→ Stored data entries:

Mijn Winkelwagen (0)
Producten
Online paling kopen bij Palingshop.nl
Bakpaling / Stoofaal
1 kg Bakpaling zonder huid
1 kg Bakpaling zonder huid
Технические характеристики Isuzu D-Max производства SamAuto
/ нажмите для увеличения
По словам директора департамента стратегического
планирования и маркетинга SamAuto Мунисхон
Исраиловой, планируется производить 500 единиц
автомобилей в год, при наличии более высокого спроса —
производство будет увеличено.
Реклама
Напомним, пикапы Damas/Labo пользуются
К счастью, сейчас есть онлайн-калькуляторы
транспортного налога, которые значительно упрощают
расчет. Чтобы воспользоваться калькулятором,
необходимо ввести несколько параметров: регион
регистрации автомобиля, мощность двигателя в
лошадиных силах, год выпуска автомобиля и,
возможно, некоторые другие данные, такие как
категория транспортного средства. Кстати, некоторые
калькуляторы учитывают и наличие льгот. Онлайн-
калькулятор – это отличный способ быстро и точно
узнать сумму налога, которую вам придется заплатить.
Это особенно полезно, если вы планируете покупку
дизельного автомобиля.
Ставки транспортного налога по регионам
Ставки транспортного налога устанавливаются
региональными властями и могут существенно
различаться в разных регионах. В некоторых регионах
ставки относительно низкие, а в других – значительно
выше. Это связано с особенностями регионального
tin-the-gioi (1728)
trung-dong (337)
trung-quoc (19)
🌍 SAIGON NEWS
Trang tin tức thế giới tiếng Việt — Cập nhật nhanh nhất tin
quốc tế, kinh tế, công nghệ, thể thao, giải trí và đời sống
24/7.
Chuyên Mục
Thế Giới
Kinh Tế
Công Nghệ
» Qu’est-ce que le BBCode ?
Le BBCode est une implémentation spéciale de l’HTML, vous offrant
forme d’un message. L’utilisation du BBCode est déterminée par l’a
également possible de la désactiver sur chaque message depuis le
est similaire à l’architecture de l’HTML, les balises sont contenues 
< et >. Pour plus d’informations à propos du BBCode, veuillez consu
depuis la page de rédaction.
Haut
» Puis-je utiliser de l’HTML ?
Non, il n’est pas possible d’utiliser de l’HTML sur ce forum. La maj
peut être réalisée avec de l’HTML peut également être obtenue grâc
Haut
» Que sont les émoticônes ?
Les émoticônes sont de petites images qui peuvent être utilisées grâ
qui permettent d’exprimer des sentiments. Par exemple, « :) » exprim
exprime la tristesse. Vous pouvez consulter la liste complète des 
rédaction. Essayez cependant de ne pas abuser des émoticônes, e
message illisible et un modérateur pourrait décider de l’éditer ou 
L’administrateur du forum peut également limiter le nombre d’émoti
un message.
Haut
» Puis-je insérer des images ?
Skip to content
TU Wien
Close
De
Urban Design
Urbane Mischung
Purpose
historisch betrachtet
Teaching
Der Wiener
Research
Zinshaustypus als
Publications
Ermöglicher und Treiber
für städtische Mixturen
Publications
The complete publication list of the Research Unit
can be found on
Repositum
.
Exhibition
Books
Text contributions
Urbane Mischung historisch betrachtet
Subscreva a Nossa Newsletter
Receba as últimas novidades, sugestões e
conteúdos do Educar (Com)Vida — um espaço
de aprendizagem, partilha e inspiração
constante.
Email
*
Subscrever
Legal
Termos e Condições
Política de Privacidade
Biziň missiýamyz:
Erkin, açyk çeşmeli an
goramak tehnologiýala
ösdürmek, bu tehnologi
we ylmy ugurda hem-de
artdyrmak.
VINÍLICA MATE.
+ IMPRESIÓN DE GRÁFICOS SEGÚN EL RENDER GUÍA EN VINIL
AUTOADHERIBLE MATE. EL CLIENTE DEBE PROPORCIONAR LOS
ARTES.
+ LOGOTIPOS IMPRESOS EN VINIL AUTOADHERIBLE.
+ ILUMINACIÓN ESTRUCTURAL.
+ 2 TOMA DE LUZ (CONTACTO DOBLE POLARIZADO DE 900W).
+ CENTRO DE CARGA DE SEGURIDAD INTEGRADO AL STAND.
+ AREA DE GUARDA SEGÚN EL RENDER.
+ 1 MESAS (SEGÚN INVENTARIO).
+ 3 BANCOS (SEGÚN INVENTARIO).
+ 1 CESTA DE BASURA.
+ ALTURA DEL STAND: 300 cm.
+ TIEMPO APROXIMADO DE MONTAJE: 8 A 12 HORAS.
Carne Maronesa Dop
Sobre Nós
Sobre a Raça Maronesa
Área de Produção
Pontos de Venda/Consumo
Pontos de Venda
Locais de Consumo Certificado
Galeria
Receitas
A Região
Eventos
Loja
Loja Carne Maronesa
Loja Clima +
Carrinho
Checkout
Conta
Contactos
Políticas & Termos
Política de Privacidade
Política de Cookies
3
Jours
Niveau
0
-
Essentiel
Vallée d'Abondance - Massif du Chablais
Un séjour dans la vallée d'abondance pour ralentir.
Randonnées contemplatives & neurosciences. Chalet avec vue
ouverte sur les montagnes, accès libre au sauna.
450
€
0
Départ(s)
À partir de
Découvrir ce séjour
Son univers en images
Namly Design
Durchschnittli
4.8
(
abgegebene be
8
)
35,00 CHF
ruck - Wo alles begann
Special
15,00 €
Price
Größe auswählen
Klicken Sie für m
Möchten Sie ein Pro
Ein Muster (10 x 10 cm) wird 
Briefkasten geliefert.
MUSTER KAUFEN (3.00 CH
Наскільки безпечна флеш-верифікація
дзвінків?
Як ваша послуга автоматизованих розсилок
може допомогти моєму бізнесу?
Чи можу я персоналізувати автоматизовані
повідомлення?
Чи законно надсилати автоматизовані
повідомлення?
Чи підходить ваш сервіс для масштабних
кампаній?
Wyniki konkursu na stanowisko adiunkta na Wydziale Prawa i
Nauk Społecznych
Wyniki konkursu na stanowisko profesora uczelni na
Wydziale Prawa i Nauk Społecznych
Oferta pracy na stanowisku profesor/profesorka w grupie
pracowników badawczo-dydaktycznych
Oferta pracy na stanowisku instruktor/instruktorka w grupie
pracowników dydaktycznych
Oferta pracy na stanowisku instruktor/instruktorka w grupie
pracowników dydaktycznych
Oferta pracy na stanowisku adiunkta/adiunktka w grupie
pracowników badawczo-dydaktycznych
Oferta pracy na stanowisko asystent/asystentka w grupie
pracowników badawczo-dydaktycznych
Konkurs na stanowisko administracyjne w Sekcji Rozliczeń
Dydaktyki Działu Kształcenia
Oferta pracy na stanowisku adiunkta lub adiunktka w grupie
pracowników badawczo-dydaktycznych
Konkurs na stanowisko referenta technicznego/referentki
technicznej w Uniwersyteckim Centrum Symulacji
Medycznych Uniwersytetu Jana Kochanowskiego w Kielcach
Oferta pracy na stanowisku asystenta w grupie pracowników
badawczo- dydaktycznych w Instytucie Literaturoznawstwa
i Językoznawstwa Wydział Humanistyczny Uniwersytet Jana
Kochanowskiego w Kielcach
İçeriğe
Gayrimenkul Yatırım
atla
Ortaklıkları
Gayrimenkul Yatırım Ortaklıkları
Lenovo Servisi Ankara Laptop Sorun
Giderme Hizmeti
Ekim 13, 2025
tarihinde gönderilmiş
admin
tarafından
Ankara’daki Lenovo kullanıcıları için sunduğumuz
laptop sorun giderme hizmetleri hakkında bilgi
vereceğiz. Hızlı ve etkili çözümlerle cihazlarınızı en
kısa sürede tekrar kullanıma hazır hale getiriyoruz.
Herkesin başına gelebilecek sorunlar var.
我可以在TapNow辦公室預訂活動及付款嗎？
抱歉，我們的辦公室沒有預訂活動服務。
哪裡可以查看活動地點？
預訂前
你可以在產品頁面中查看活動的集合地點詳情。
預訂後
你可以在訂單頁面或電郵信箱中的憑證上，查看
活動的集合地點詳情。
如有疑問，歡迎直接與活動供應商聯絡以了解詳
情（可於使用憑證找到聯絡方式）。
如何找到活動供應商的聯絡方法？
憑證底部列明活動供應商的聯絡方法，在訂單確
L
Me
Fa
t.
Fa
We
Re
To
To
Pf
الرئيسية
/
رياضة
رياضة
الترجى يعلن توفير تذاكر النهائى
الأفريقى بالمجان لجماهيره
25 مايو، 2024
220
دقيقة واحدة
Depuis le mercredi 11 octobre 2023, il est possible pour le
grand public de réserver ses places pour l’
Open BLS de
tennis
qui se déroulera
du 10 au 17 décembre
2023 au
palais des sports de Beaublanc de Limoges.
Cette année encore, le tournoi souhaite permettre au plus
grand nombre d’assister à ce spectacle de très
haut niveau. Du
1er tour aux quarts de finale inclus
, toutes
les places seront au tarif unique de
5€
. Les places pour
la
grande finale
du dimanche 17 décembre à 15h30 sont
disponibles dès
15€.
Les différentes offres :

→ WHAT IS NEEDED: Tell how many lines above contain the word "être". Nothing but the number is needed.

→ PROBLEM SOLUTION: 2